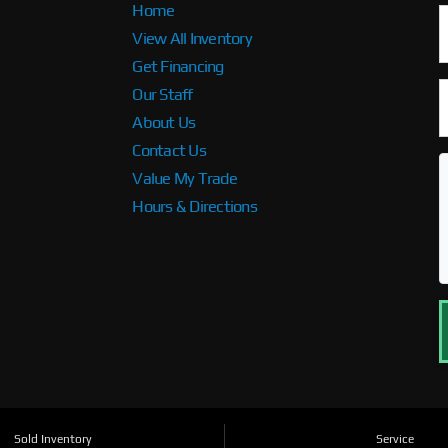
Home
View All Inventory
Get Financing
Our Staff
About Us
Contact Us
Value My Trade
Hours & Directions
Sold Inventory
Service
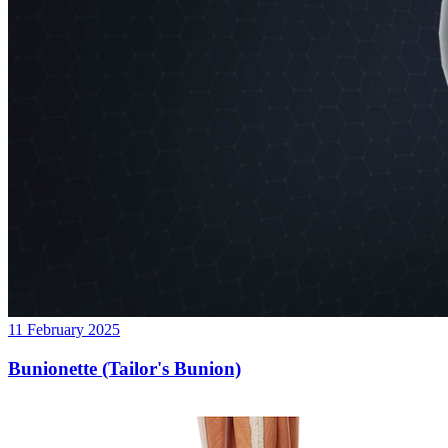
11 February 2025
Bunionette (Tailor's Bunion)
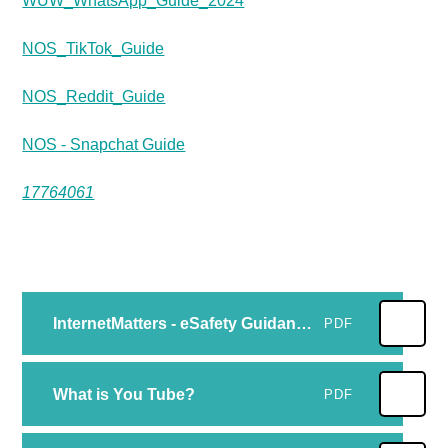
WUW_WhatsApp_Guide_2024
NOS_TikTok_Guide
NOS_Reddit_Guide
NOS - Snapchat Guide
17764061
InternetMatters - eSafety Guidance for Parents of primary aged children -Tips on how to keep your child online.
PDF
What is You Tube?
PDF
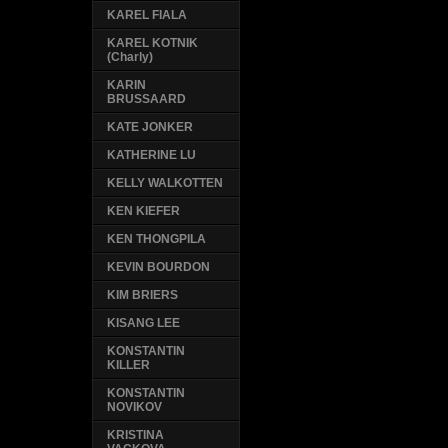
KAREL FIALA
KAREL KOTNIK
(Charly)
KARIN
BRUSSAARD
KATE JONKER
KATHERINE LU
KELLY WALKOTTEN
KEN KIEFER
KEN THONGPILA
KEVIN BOURDON
KIM BRIERS
KISANG LEE
KONSTANTIN
KILLER
KONSTANTIN
NOVIKOV
KRISTINA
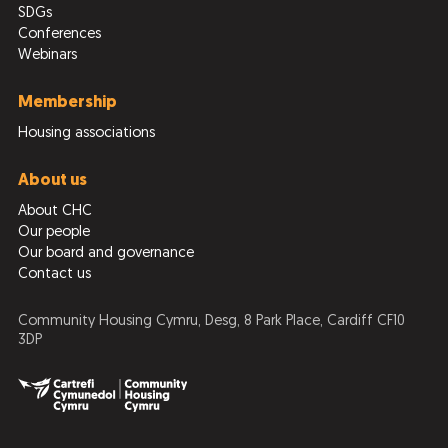
SDGs
Conferences
Webinars
Membership
Housing associations
About us
About CHC
Our people
Our board and governance
Contact us
Community Housing Cymru, Desg, 8 Park Place, Cardiff CF10
3DP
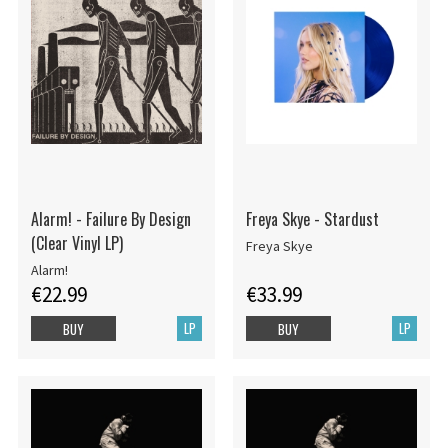
Alarm! - Failure By Design
Freya Skye - Stardust
(Clear Vinyl LP)
Freya Skye
Alarm!
€22.99
€33.99
LP
LP
BUY
BUY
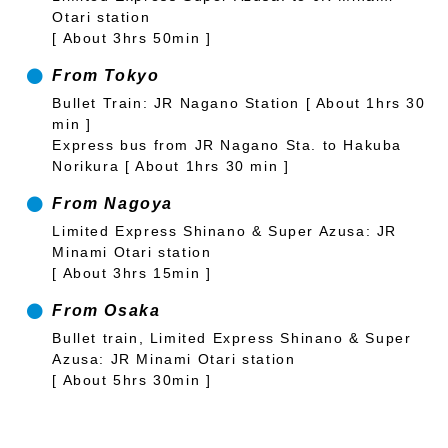
Otari station
[ About 3hrs 50min ]
From Tokyo
Bullet Train: JR Nagano Station [ About 1hrs 30
min ]
Express bus from JR Nagano Sta. to Hakuba
Norikura [ About 1hrs 30 min ]
From Nagoya
Limited Express Shinano & Super Azusa: JR
Minami Otari station
[ About 3hrs 15min ]
From Osaka
Bullet train, Limited Express Shinano & Super
Azusa: JR Minami Otari station
[ About 5hrs 30min ]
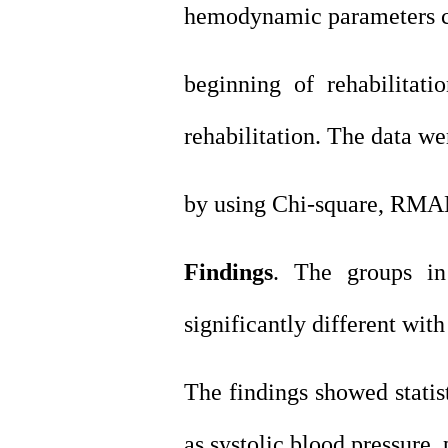
hemodynamic parameters ch
beginning of rehabilitati
rehabilitation. The data w
by using Chi-square, RMA
Findings
. The groups in
significantly different with
The findings showed statist
as systolic blood pressure, 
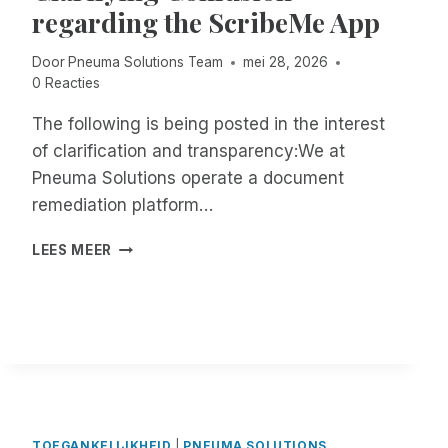
regarding the ScribeMe App
E
D
:
Door
Pneuma Solutions Team
mei 28, 2026
R
0 Reacties
E
M
The following is being posted in the interest
O
of clarification and transparency:We at
T
Pneuma Solutions operate a document
E
remediation platform…
I
N
C
C
LEES MEER
L
I
A
D
R
E
I
N
F
T
Y
M
I
A
N
N
G
A
TOEGANKELIJKHEID
|
PNEUMA SOLUTIONS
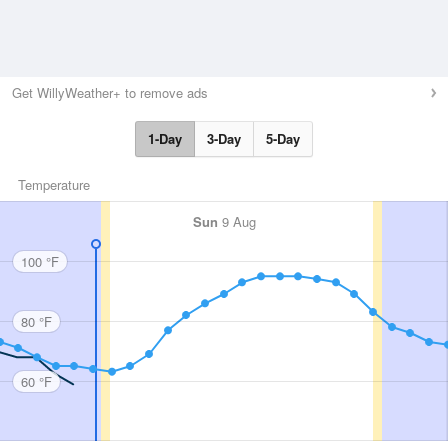
Get WillyWeather+ to remove ads
1-Day
3-Day
5-Day
Temperature
Sun
9 Aug
100 °F
80 °F
60 °F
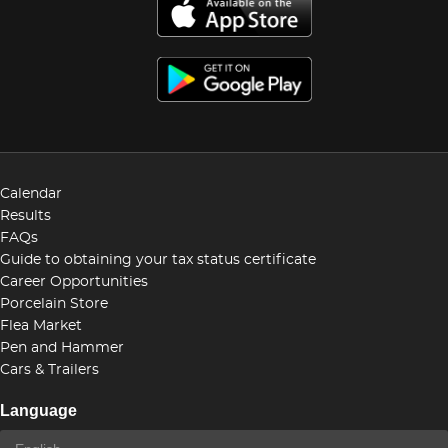
Calendar
Results
FAQs
Guide to obtaining your tax status certificate
Career Opportunities
Porcelain Store
Flea Market
Pen and Hammer
Cars & Trailers
Language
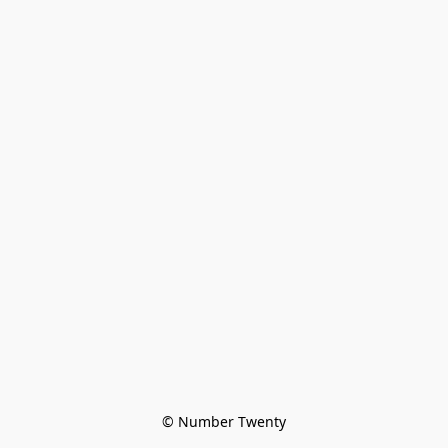
© Number Twenty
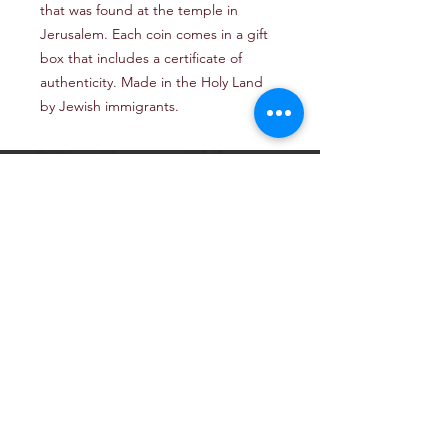
that was found at the temple in
Jerusalem. Each coin comes in a gift
box that includes a certificate of
authenticity. Made in the Holy Land
by Jewish immigrants.
Email: TheJerusalemArtProject@gmail.com
Newsletter
Get our news and updates
Subscribe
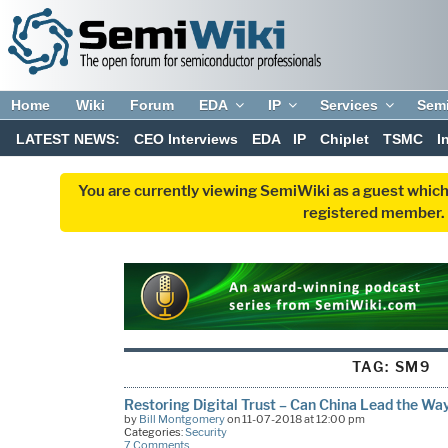
Home
Wiki
Forum
EDA
IP
Services
Sem
LATEST NEWS:
CEO Interviews
EDA
IP
Chiplet
TSMC
I
You are currently viewing SemiWiki as a guest which
registered member. R
TAG:
SM9
Restoring Digital Trust – Can China Lead the Wa
by
Bill Montgomery
on 11-07-2018 at 12:00 pm
Categories:
Security
7 Comments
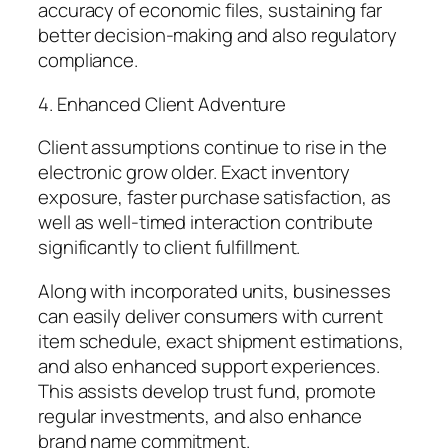
accuracy of economic files, sustaining far
better decision-making and also regulatory
compliance.
4. Enhanced Client Adventure
Client assumptions continue to rise in the
electronic grow older. Exact inventory
exposure, faster purchase satisfaction, as
well as well-timed interaction contribute
significantly to client fulfillment.
Along with incorporated units, businesses
can easily deliver consumers with current
item schedule, exact shipment estimations,
and also enhanced support experiences.
This assists develop trust fund, promote
regular investments, and also enhance
brand name commitment.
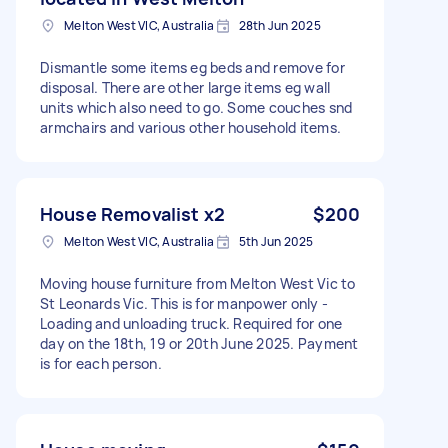
Melton West VIC, Australia
28th Jun 2025
Dismantle some items eg beds and remove for
disposal. There are other large items eg wall
units which also need to go. Some couches snd
armchairs and various other household items.
House Removalist x2
$200
Melton West VIC, Australia
5th Jun 2025
Moving house furniture from Melton West Vic to
St Leonards Vic. This is for manpower only -
Loading and unloading truck. Required for one
day on the 18th, 19 or 20th June 2025. Payment
is for each person.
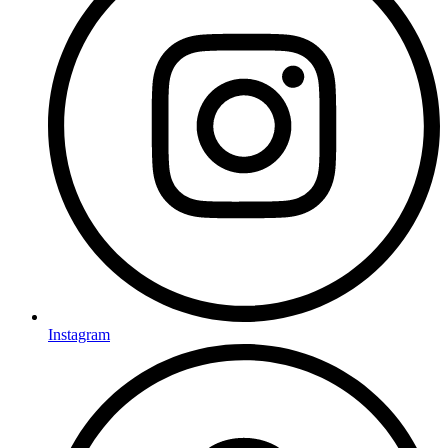
Instagram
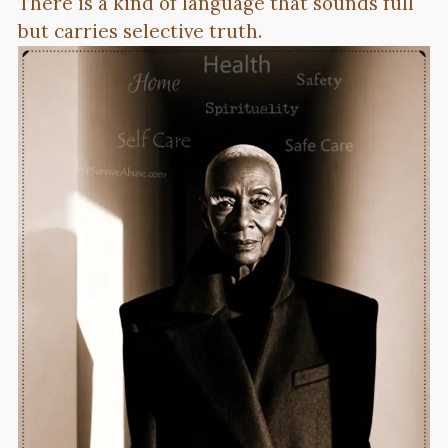
There is a kind of language that sounds full
but carries selective truth.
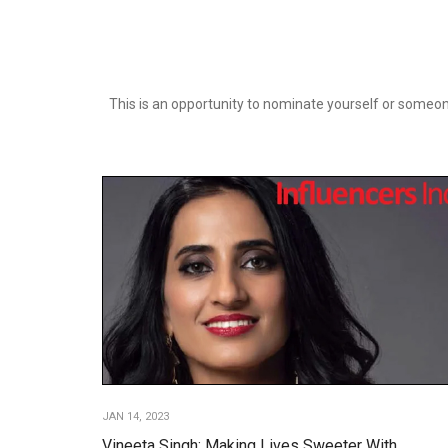
This is an opportunity to nominate yourself or someone
JAN 14, 2023
Vineeta Singh: Making Lives Sweeter With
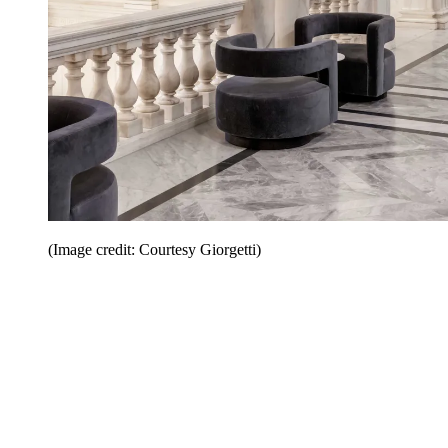
(Image credit: Courtesy Giorgetti)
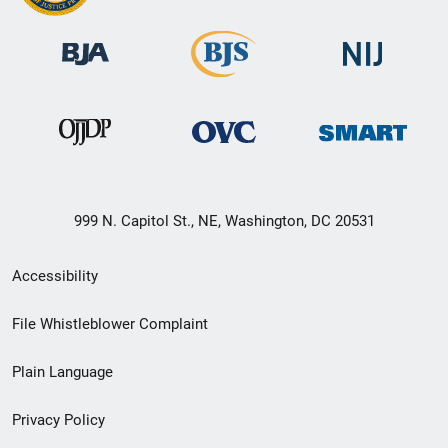
999 N. Capitol St., NE, Washington, DC 20531
Secondary
Accessibility
Footer
File Whistleblower Complaint
link
Plain Language
menu
Privacy Policy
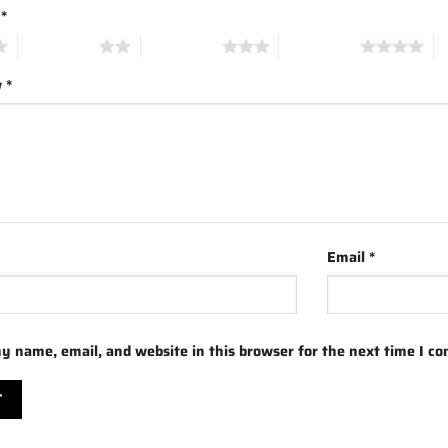
g
*
2 of 5 stars
3 of 5 stars
4 of 5 stars
5 
w
*
Email
*
y name, email, and website in this browser for the next time I c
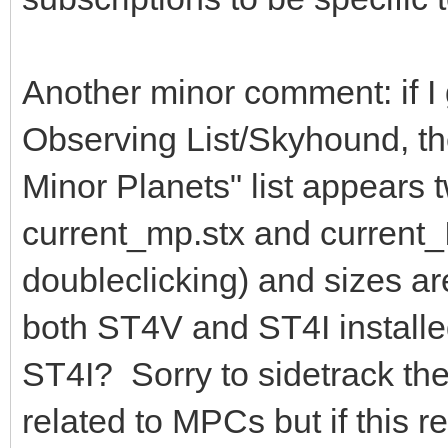
Another minor comment: if I 
Observing List/Skyhound, the
Minor Planets" list appears t
current_mp.stx and current_
doubleclicking) and sizes ar
both ST4V and ST4I installed,
ST4I? Sorry to sidetrack the
related to MPCs but if this 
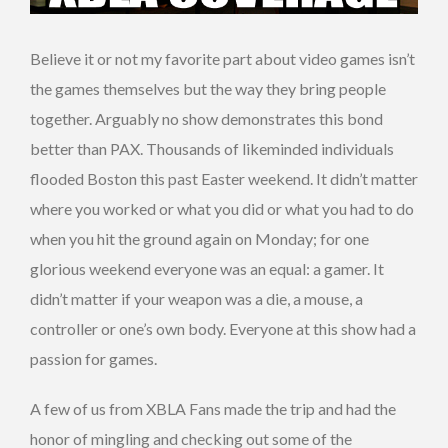
Believe it or not my favorite part about video games isn’t
the games themselves but the way they bring people
together. Arguably no show demonstrates this bond
better than PAX. Thousands of likeminded individuals
flooded Boston this past Easter weekend. It didn’t matter
where you worked or what you did or what you had to do
when you hit the ground again on Monday; for one
glorious weekend everyone was an equal: a gamer. It
didn’t matter if your weapon was a die, a mouse, a
controller or one’s own body. Everyone at this show had a
passion for games.
A few of us from XBLA Fans made the trip and had the
honor of mingling and checking out some of the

......

Line for line, output the entries above from the line with "House Removalist x2" to the line with "JAN 14, 2023", both included, and nothing more. Skip pictures.

House Removalist x2
$200
Melton West VIC, Australia
5th Jun 2025
Moving house furniture from Melton West Vic to
St Leonards Vic. This is for manpower only -
Loading and unloading truck. Required for one
day on the 18th, 19 or 20th June 2025. Payment
is for each person.
Instagram
There is a kind of language that sounds full
but carries selective truth.
This is an opportunity to nominate yourself or someone
JAN 14, 2023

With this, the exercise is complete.